■ EXERCISE AIM: Could you restate the data word for word and drop the pictures?

Extracted page text data
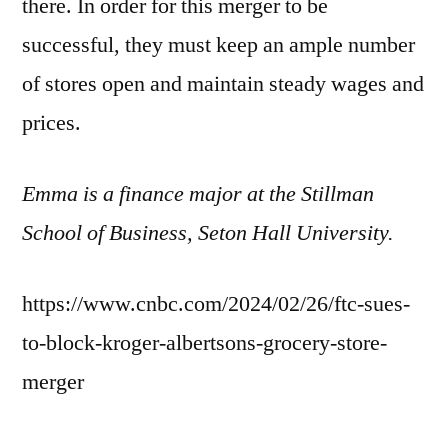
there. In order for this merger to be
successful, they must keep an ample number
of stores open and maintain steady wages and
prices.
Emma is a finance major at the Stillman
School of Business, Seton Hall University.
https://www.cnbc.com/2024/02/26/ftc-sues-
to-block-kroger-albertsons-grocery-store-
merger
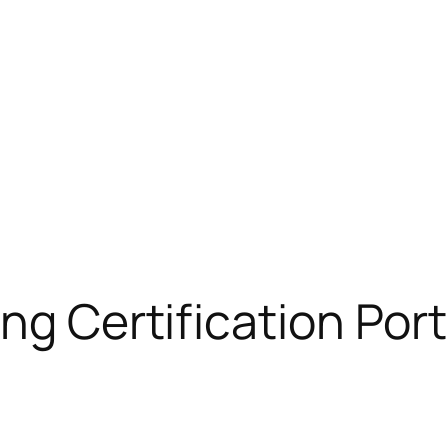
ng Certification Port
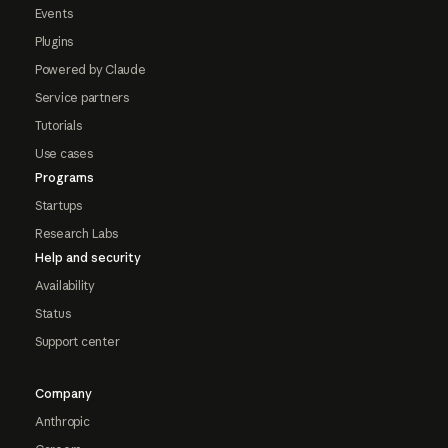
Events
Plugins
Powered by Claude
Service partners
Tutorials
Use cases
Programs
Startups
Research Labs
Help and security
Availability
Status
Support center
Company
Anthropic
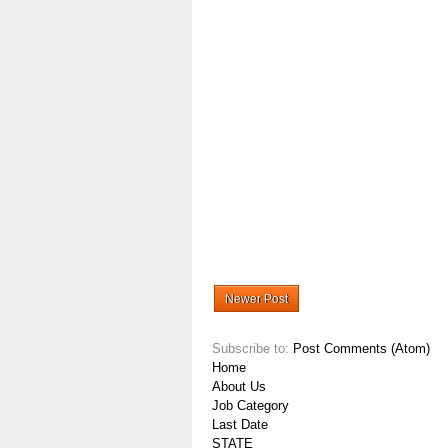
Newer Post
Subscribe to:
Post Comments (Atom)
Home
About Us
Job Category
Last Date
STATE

■ ANSWER TO THIS EXERCISE:
there. In order for this merger to be
successful, they must keep an ample number
of stores open and maintain steady wages and
prices.
Emma is a finance major at the Stillman
School of Business, Seton Hall University.
https://www.cnbc.com/2024/02/26/ftc-sues-
to-block-kroger-albertsons-grocery-store-
merger
ng Certification Port
Events
Plugins
Powered by Claude
Service partners
Tutorials
Use cases
Programs
Startups
Research Labs
Help and security
Availability
Status
Support center
Company
Anthropic
Newer Post
Subscribe to:
Post Comments (Atom)
Home
About Us
Job Category
Last Date
STATE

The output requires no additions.